For the 50 or so people sitting in the quaint Pepsi-Cola building Tuesday in Danville’s tobacco warehouse district, the information seemed to spawn more frustration than clarity. They had gathered to hear two economic impact reports regarding controversial plans by Virginia Uranium to mine an ore deposit a dozen miles to the north in Chatham.
“The bottom line is that we don’t know what will happen in the future,” said Katherine Heller, a senior economist at RTI International. The Research Triangle Park, N.C., consulting firm had been hired by regional agencies to estimate what will happen if Virginia Uranium, owned by local and Canadian investors, proceeds with its plans for a uranium mining and milling complex.
The RTI report, in addition to one prepared for the state by Chmura Economics and Analytics in Richmond, says that barring human error and with adequate regulation, the uranium project could be a boon for the depressed, former textile and furniture region. RTI predicts it could bring in 724 jobs and $162 million a year to the area. Chmura’s report says essentially the same thing.

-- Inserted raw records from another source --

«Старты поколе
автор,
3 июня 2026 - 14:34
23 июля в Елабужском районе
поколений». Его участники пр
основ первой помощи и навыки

Those predictions, however, assume that the state overcomes big hurdles, as yet another report by the National Academy of Sciences says it must face. Among those obstacles:
● Virginia has no laws regulating uranium mining or milling ore into usable yellowcake. Gov. Robert F. McDonnell recommended delaying any decision on voiding a nearly three-decades-long ban on uranium mining in the state until more study is done. He has set up a group to study the issue.
● According to RTI, the tailings from the uranium deposit that runs 1,500-feet deep would be stored permanently underground in an area near vital drinking water supplies. According to Heller, those dump sites will have to be monitored indefinitely, most likely for thousands of years. There are no plans yet to do such monitoring or how to pay for it.
● There are no plans yet on requiring Virginia Uranium to set aside funds in escrow to help localities deal with the costs and loss of businesses and taxes due a spill or accident. It also isn’t clear who will pay for the necessary state regulators and inspectors, especially with the state’s budget so tight.
● There are lingering questions and confusion over how transparent the McDonnell group will be as it studies uranium mining. At first, Cathie J. France, a deputy director of the Department of Mines, Minerals and Energy who heads the uranium committee, said that her group would not hold public hearings but would accept written comment and provide information on a Web page. After public criticism, Martin L. Kent, McDonnell’s chief of staff, wrote legislators that due to “misunderstanding” there had been a “mischaracterization” of how public comment will be obtained. He said that the group will “accept public comment during four open meetings.”
● The economic health of the uranium plans depends on highly volatile global uranium pricing. Heller said that RTI based its predictions on a “middle high” estimate that could be subject to big and unexpected swings.
The bottom line is that any thought of proceeding with the uranium plan seems terribly premature. McDonnell wants his committee to make recommendations to the 2013 General Assembly. That may be way too soon.